The Devil Wears Prada (2006)
Director: David Frankel
You’ll find variations on Tucci’s performance here throughout his CV, comic supporting roles brimming with characterful detail. The Devil Wears Prada, however, serves up the quintessential Tucci turn. He plays Nigel, right-hand man to Miranda Priestly, Meryl Streep’s fashion magazine editor and titular devil, tasked with showing Anne Hathaway’s new kid on the block the industry ropes. He stands in sharp relief to the couture-wearing vipers populating the professional pit, a lone source of warmth in an office powered by icy glares, engendering well-earned pathos when he takes a bullet for Streep, whose schemes to save her own skin see him out of a dream job. Sharp-tongued, and even more sharply dressed, it’s one of his great roles.
Julie & Julia (2009)
Director: Nora Ephron
2009 was a big year for Tucci, with his performance as child killer George Harvey in Peter Jackson’s The Lovely Bones earning him his first Oscar nomination. As good as he is in that film, there was talk during awards season that he ought to have been nominated for his turn as Paul Child in Nora Ephron’s dual-biopic Julie & Julia instead. It’s a supporting role in every sense of the word, with Tucci playing the husband of home-cooking titan Julia Child (Meryl Streep).

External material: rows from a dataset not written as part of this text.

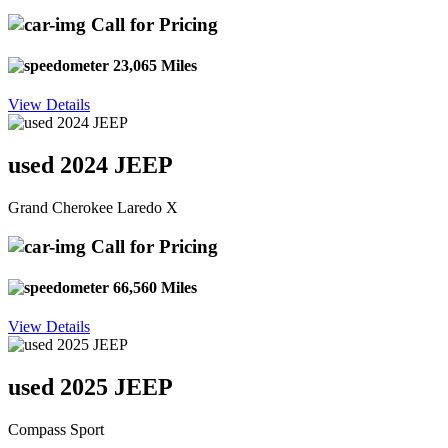
Call for Pricing
23,065 Miles
View Details
used 2024 JEEP
Grand Cherokee Laredo X
Call for Pricing
66,560 Miles
View Details
used 2025 JEEP
Compass Sport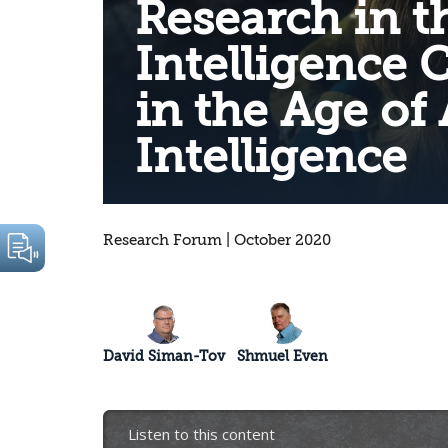
Research in t
Intelligence
in the Age of A
Intelligence
Research Forum | October 2020
David Siman-Tov
Shmuel Even
Listen to this content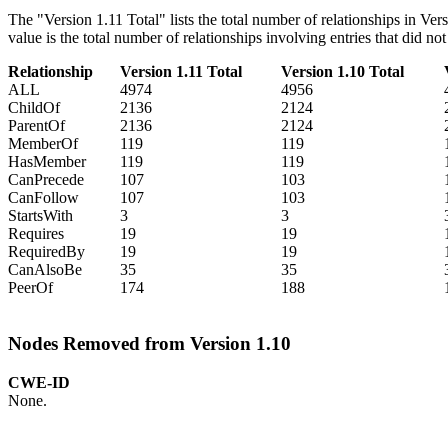
The "Version 1.11 Total" lists the total number of relationships in Ve
value is the total number of relationships involving entries that did n
Relationship
Version 1.11 Total
Version 1.10 Total
ALL
4974
4956
ChildOf
2136
2124
ParentOf
2136
2124
MemberOf
119
119
HasMember
119
119
CanPrecede
107
103
CanFollow
107
103
StartsWith
3
3
Requires
19
19
RequiredBy
19
19
CanAlsoBe
35
35
PeerOf
174
188
Nodes Removed from Version 1.10
CWE-ID
None.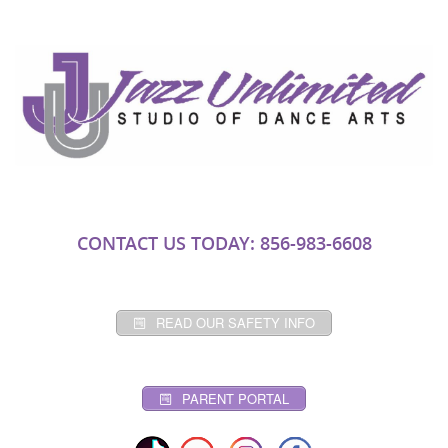
CONTACT US TODAY: 856-983-6608
READ OUR SAFETY INFO
PARENT PORTAL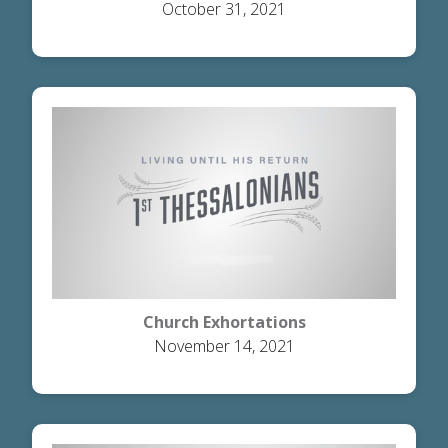
October 31, 2021
Church Exhortations
November 14, 2021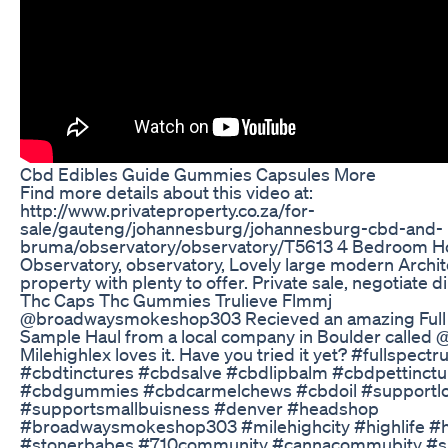
Cbd Edibles Guide Gummies Capsules More
Find more details about this video at:
http://www.privateproperty.co.za/for-
sale/gauteng/johannesburg/johannesburg-cbd-and-
bruma/observatory/observatory/T5613 4 Bedroom H
Observatory, observatory, Lovely large modern Archi
property with plenty to offer. Private sale, negotiate d
Thc Caps Thc Gummies Trulieve Flmmj
@broadwaysmokeshop303 Recieved an amazing Ful
Sample Haul from a local company in Boulder called 
Milehighlex loves it. Have you tried it yet? #fullspec
#cbdtinctures #cbdsalve #cbdlipbalm #cbdpettinctu
#cbdgummies #cbdcarmelchews #cbdoil #supportlo
#supportsmallbuisness #denver #headshop
#broadwaysmokeshop303 #milehighcity #highlife #h
#stonerbabes #710community #cannacommubity #sh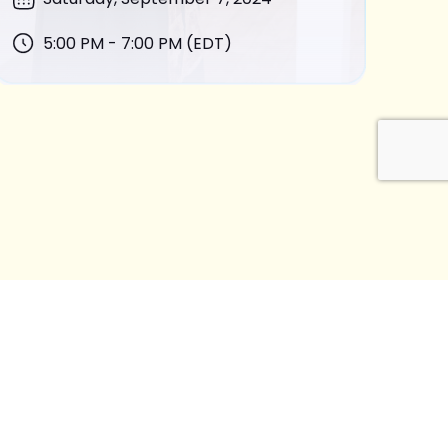
5:00 PM - 7:00 PM (EDT)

Streep goes for larger-than-life – often shot so she appears to tower over her diminutive partner – while Tucci, described as a “roué” that “all the women were mad for,” exudes emotional and professional support. It’s an unshowy performance, but one affording a quiet dignity to a character – and an actor – who knows exactly when to hold the spotlight for someone else.
Easy A (2010)
Director: Will Gluck
Tucci had directed himself and Patricia Clarkson a few years earlier in the Pinter-esque role-play drama Blind Date (2007), so it’s great to see the pair back on screen together as the liberal parents of Emma Stone in Will Gluck’s modern reimagining of Nathaniel Hawthorne’s The Scarlet Letter. They make for a terrific double-act in their small roles, riffing off one another with familial ease while offering jovial support – and enthusiastic championing of The Bucket List (2007) – to their teenage daughter as she goes through the high school wringer. Tucci gives a charmer of a turn – relaxed, funny and disarming in his self-deprecating methods of millennial parenting.
Director: Harry Macqueen
“I’m becoming a passenger, and I am not a passenger. This thing is taking me to a place that I do not want to go.” Tucci gives the finest performance of his career as Tusker Mulliner, the novelist suffering from early-onset dementia in this intimate drama from British filmmaker Harry Macqueen. He’s on a road trip through the Lake District with his partner Sam (Colin Firth), having already made the decision to stop taking his medication. Evasions and recriminations follow as Tucci, aided by Macqueen’s sensitive screenplay and direction, imbues Tusker’s deteriorating physical and mental state with heartrending gravity and grace. An honest, unsentimental reckoning with loss ahead of its time, grounded by a pair of career-best turns from its 2 remarkable leads.